Good laughs: Conan O’Brien’s, um, inspiring speeches and some musings on comedy
September 11, 2006
Stuyvesant HS commencement speech PART I.
While I was googling the text for Conan O’Brien’s commencement speech to the Harvard graduating class of 2000, I found this new speech he recently gave to the Stuyvesant High School
graduating class of 2006. While the amateur video’s a little shakey and the audio’s understandably not broadcast quality, it’s a fairly decent recording. And besides, any chance to watch Conan in action is great entertainment… So bear with it and plug in good speakers.

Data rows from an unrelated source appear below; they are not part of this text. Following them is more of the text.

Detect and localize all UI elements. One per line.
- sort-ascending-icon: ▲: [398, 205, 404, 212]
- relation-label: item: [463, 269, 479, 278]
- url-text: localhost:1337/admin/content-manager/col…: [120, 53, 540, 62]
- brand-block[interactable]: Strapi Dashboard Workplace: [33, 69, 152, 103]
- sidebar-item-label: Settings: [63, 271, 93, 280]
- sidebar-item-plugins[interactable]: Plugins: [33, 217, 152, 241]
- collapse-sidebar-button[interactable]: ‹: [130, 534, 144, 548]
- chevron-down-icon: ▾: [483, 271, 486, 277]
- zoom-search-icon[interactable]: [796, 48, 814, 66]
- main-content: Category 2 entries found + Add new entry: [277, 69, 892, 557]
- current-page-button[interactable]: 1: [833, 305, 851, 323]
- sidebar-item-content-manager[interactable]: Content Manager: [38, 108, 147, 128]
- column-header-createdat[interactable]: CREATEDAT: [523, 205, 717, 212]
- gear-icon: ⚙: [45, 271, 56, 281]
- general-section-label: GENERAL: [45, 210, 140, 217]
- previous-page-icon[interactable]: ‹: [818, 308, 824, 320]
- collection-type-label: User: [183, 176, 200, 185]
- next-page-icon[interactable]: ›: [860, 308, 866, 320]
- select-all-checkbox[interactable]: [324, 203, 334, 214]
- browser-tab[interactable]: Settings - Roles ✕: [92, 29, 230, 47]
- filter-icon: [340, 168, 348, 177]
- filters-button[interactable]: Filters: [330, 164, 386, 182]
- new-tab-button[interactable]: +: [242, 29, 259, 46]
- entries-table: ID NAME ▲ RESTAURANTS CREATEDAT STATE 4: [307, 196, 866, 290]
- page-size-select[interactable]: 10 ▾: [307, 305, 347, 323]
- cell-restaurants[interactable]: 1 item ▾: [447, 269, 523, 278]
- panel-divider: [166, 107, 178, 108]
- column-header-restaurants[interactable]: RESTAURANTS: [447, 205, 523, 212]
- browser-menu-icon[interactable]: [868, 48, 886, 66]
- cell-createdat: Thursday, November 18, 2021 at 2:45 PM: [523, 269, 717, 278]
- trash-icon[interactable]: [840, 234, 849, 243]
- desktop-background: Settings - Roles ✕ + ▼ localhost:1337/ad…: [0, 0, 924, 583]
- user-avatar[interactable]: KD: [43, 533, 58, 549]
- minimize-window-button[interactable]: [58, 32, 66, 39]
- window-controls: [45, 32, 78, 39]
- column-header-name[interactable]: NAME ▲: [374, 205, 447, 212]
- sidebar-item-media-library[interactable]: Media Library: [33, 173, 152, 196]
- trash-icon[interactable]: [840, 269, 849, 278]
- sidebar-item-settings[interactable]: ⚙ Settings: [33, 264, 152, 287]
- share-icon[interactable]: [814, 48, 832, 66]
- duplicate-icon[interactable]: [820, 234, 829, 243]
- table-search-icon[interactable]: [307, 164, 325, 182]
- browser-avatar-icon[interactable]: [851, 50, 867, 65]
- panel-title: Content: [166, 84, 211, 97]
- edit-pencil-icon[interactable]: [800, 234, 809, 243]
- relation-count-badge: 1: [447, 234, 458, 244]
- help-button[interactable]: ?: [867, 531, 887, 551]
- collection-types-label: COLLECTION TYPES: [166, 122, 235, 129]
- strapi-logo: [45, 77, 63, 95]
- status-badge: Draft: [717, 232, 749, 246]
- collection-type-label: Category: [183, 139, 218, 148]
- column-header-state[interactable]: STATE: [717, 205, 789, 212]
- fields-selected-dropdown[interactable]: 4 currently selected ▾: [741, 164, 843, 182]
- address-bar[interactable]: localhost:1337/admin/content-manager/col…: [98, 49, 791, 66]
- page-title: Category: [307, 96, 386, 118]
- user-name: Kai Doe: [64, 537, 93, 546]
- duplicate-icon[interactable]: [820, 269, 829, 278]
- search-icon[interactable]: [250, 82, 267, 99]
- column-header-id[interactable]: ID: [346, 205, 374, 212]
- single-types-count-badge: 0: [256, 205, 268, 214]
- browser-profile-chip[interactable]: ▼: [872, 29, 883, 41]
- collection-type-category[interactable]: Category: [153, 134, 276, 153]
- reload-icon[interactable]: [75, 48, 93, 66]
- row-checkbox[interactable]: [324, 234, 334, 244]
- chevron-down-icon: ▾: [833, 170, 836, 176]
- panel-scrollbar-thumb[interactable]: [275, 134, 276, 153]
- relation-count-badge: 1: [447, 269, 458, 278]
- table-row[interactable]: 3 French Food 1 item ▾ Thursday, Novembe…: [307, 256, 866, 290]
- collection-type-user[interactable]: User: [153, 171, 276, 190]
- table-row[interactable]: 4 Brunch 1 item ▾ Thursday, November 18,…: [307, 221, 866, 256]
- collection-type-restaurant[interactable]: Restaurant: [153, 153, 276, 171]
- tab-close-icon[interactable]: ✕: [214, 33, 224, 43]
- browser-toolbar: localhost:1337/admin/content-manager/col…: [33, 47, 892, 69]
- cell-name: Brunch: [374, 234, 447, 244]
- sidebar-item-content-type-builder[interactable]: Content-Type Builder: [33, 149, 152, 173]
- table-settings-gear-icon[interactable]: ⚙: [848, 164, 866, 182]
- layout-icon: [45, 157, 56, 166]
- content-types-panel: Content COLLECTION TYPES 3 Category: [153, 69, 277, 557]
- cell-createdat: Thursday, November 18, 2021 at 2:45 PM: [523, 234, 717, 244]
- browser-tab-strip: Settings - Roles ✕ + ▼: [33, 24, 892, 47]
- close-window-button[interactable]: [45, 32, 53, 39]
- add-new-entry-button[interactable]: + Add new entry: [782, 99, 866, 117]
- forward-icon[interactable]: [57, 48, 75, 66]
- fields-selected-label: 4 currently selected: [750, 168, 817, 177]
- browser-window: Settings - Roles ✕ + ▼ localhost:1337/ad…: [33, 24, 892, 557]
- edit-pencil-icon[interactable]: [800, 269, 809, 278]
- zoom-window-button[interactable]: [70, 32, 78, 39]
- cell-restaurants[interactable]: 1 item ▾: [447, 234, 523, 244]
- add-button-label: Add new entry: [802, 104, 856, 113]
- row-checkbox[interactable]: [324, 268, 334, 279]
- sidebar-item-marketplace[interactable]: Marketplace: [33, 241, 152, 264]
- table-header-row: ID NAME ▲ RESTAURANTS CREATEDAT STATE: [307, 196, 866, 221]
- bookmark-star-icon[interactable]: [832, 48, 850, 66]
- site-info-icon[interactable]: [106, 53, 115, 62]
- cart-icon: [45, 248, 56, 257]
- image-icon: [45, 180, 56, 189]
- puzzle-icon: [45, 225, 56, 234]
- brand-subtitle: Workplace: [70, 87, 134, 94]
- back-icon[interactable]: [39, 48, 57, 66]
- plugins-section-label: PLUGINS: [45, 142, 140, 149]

I’ve always been a fan of comedy–specifically stand-up, but then I have an appetite for good comedy writing in general, so I’m hooked on everything from satire websites to these newer trends of sitcoms. And hence, my own short-lived career as a stand-up comedian (mind you, not the slapstick variety popular in the Philippines). That ended really abruptly with my realization that, one, I wasn’t funny, and two, that I lived in the Philippines.
Anyway, YouTube wasn’t in existence in 2000, so all I can find of Conan’s 2000 commencement speech at Harvard was the printed text, which makes for a hilarious read. There are a lot of sites that carry it on the next, such as this one at February 7. Here’s an excerpt from the text:
“The point is that, although you see me as a celebrity, a member of the cultural elite, a kind of demigod, I was actually a student here once much like you. I came here in the fall of 1981 and lived in Holworthy. I was, without exaggeration, the ugliest picture in the Freshman Face book. When Harvard asked me for a picture the previous summer, I thought it was just for their records, so I literally jogged in the August heat to a passport photo office and sat for a morgue photo. To make matters worse, when the Face Book came out they put my picture next to Catherine Oxenberg, a stunning blonde actress who was accepted to the class of ‘85 but decided to defer admission so she could join the cast of “Dynasty.” My photo would have looked bad on any page, but next to Catherine Oxenberg, I looked like a mackerel that had been in a car accident. You see, in those days I was six feet four inches tall and I weighed 150 pounds. Recently, I had some structural engineers run those numbers into a computer model and, according to the computer, I collapsed in 1987, killing hundreds in Taiwan.”
Go read it already if you haven’t. Oh, for the second half of the Stuy speech, it’s here on YouTube. By the way, just like most people who love Conan, I really enjoy watching Jon Stewart and Stephen Colbert. And before that, of course, I got my crazier satirical fixes from The Onion.
Oh, gotta love Triumph the Insult Comic Dog, too.